Well, kurasa aku juga harus membiasakan diri sekaligus mengimbangi selera fashion Paula jika ingin tetap berhubungan baik dengannya.

Entah kata apa yang cocok untuk mengungkapkan bagaimana tempat ini. Semuanya cantik, terasa sangat feminin. Aku merasa seperti berada di dunia yang berbeda. Selama ini, aku tidak pernah berpikir tentang bagaimana desain yang kumau untuk pakaian dalam. Yang terpenting bagiku adalah ukurannya pas, cenderung polos. Karena tidak pernah membayangkannya, aku yakin bikini-bikini yang cantik itu bukan untukku. Oh, dan untuk apa mereka membuat yang transparan? Tidak ada bedanya selain telanjang, tetapi pemakainya mungkin akan terlihat lebih menggoda.

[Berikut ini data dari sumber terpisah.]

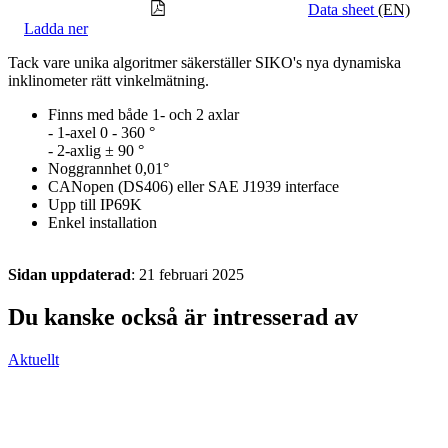
Data sheet
(EN)
Ladda ner
Tack vare unika algoritmer säkerställer SIKO's nya dynamiska
inklinometer rätt vinkelmätning.
Finns med både 1- och 2 axlar
- 1-axel 0 - 360 °
- 2-axlig ± 90 °
Noggrannhet 0,01°
CANopen (DS406) eller SAE J1939 interface
Upp till IP69K
Enkel installation
Sidan uppdaterad
: 21 februari 2025
Du kanske också är intresserad av
Aktuellt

"Jadi, model seperti apa yang Alby suka?"

Sebagai orang yang mungkin sering berkunjung kemari, Paula tampak santai melihat-lihat, bahkan menyentuh produk yang dipajang di tempat ini. Tidak ada rasa canggung sedikit pun, sangat berkebalikan denganku yang merasa malu meski baru menyentuhnya.

"Aku ... tidak tahu. Kupikir tidak perlu berusaha keras agar terlihat bagus dalam balutan pakaian dalam jika pada akhirnya dia lepaskan." Itu jawaban paling liar yang pernah terpikirkan olehku.

Paula menatapku dan memicing, sampai mengira aku sudah salah bicara, tetapi dia hanya mengangguk setelahnya.

"Ya, itu terdengar seperti Alby benar-benar akan melakukannya. Tapi kau juga harus berusaha terlihat bagus untuknya, Ava. Itu akan membantu menaikkan gairah untuk kebersamaan yang berkualitas." Paula tiba-tiba berdiri di hadapanku dan sudah mengangkat lingerie tipis berwarna hitam dengan banyak tali di depan dadaku. Wajahnya sangat serius, mungkin sedang membayangkan aku dalam balutan itu. "Ini keluaran terbaru, seharusnya cocok denganmu."

"Aku tidak berencana belanja." Ucapanku lantas membuat Paula menarik kembali lingerie tadi dan mengernyit. "Maaf, maksudku aku sedang tidak memerlukan pakaian dalam yang baru, masih ada lusinan di lemari."

Dalam sepersekian detik, wajah seriusnya itu menjadi gelak tawa. "Ini hadiah dariku, Ava. Kau bisa pakai untuk memberi Alby kejutan saat dia pulang nanti." Dan dia mengedipkan sebelah mata. "Tips untukmu, ruang kerja di penthouse adalah favoritnya. Dia pernah beberapa kali tidak terlihat seharian dan ternyata bersembunyi di sana. Kalau kau memakai ini di sana, aku yakin itu akan membuatnya gila."

Itu tidak bagus sama sekali. Walau kain-kain tipis itu akan membuat Alby tidak bisa berpaling dariku, tetapi aku tidak ingin mengambil risiko terjadi sesuatu yang belum siap kuterima. Kenikmatan yang menghilangkan akal sehat itu, tidak akan kulakukan sebelum hubungan kami berlanjut ke jenjang yang lebih serius--lupakan saat-saat di mana itu hampir terjadi, aku hanyut dalam sentuhannya yang memabukkan. Memakai lingerie itu membuatku merasa takada bedanya dengan wanita penggoda, baru kubayangkan dan sudah bergidik jijik.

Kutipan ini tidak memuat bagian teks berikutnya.